Mack adds: “They have lost a business, but they are not really responsible for what they have done. I don’t think the answer is to make the SoLR process harder, but it should be harder to intentionally run a risky business and/or to take advantage of large changes in commodity costs at the customers’ – or taxpayers’ – expense.”

He suggests that a way around this could be to highlight suppliers who are largely unhedged – a way to warn customers tempted by low offers from retailers.

“That might be a good place to start, just to see if simply making it public knowledge was enough to discourage that kind of behaviour.

“If you are a customer and signing up for a one, or two, year fixed price deal and somebody in the press was saying you shouldn’t sign up with that company because they have taken a bet on prices falling and that if prices rise, they will go bust, that might be enough disincentive for customers to sign up.”

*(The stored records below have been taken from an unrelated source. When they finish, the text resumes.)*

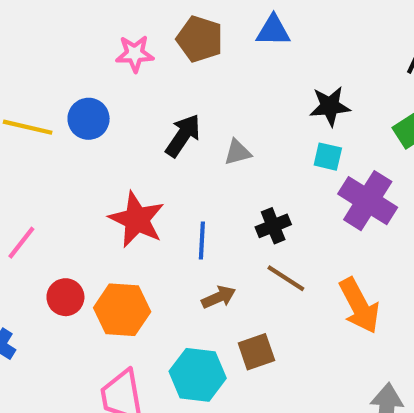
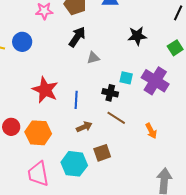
black arrow: (183, 136) -> (77, 37), moved
cyan square: (328, 157) -> (126, 78), moved
black cross: (273, 226) -> (110, 93), turned 35
orange arrow: (359, 306) -> (151, 131), size x0.6

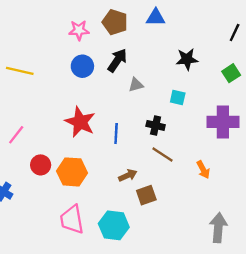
blue circle: (22, 42) -> (82, 66), moved
cyan square: (126, 78) -> (178, 98), moved
purple cross: (155, 81) -> (223, 122), moved, turned -32
brown arrow: (84, 127) -> (128, 175), moved
cyan hexagon: (74, 164) -> (114, 225), moved

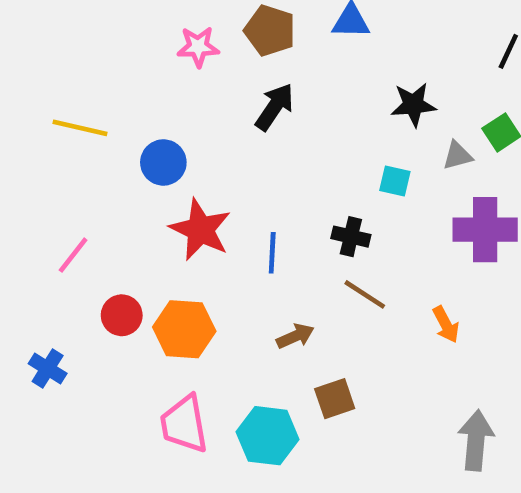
blue circle: (82, 66) -> (163, 162), moved
gray triangle: (136, 85) -> (457, 156), moved
brown square: (146, 195) -> (335, 399), moved

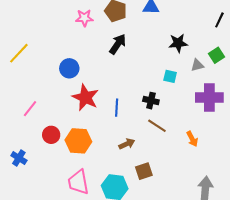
yellow line: (80, 128) -> (19, 53), moved, turned -60

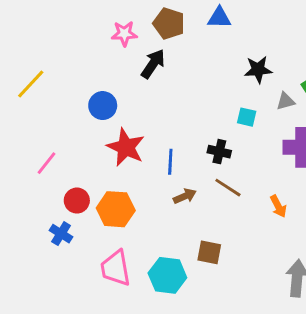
black arrow: (118, 44) -> (153, 64), moved
brown arrow: (127, 144) -> (185, 196), moved
blue cross: (19, 158) -> (61, 234), moved
brown square: (144, 171) -> (209, 252), turned 30

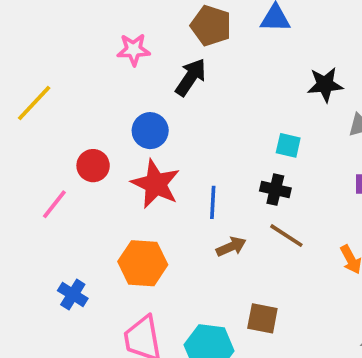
pink star: (124, 34) -> (134, 50), moved
blue circle: (103, 106) -> (150, 131), moved
cyan square: (247, 117) -> (288, 145), moved
red circle: (77, 201) -> (93, 166), moved

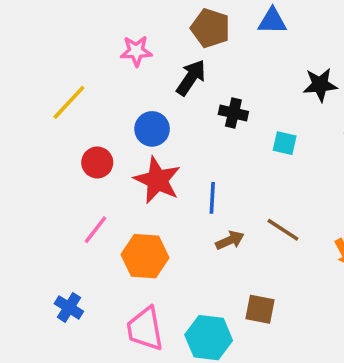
yellow line: (34, 103) -> (69, 102), moved
black cross: (275, 190) -> (233, 113), moved
pink line: (54, 204) -> (95, 230), moved
blue cross: (73, 294) -> (69, 307), moved

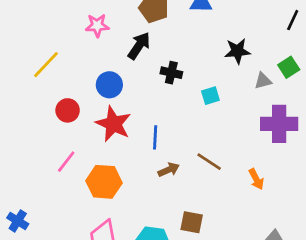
cyan square: (285, 143) -> (210, 96), turned -30
blue cross: (69, 307) -> (18, 221), moved

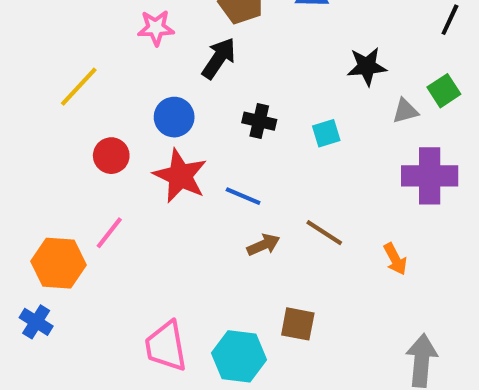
black cross: (171, 73) -> (259, 121), moved
blue line: (155, 137) -> (243, 196), turned -70
orange hexagon: (104, 182) -> (59, 263), moved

However, Adam Bell, head of policy at management consultancy Stonehaven, believes such a move would have major consequences for the market, while not having much effect on consumers.

He explains: “It does change an awful lot of the commercial thinking in this space because it would of course enable all the suppliers to see what their competitors were doing on hedging and it would probably change the structure of the market quite fundamentally.

“If everyone knows what risk everyone is insuring against, the cost of insuring against those risks goes up because there’ll likely be more demand for similar hedging products. I think it would push up some costs but I don’t think it will have a significant impact on consumers.”

He instead suggests Ofgem could create a risk index in order to give the regulator a better idea of the levels of risk suppliers expose themselves to, giving it a better picture of supplier resilience.

Bell says: “You could look at their hedging positions, what contracts they have taken out and the extent to which they are insulated against price rises and over what period.

“Once they have done that and they have got a sense as to how secure a particular company is, Ofgem can say ‘company x is not resilient enough’ and that it wants the company to have a particular score on a resilience index. In aggregate across the market, this will enable Ofgem to say in the event of another price crisis, they expect X number of companies to go under.

“The downside of course is it makes it much harder for smaller companies to get into the market as they need more capital than they otherwise would have done.”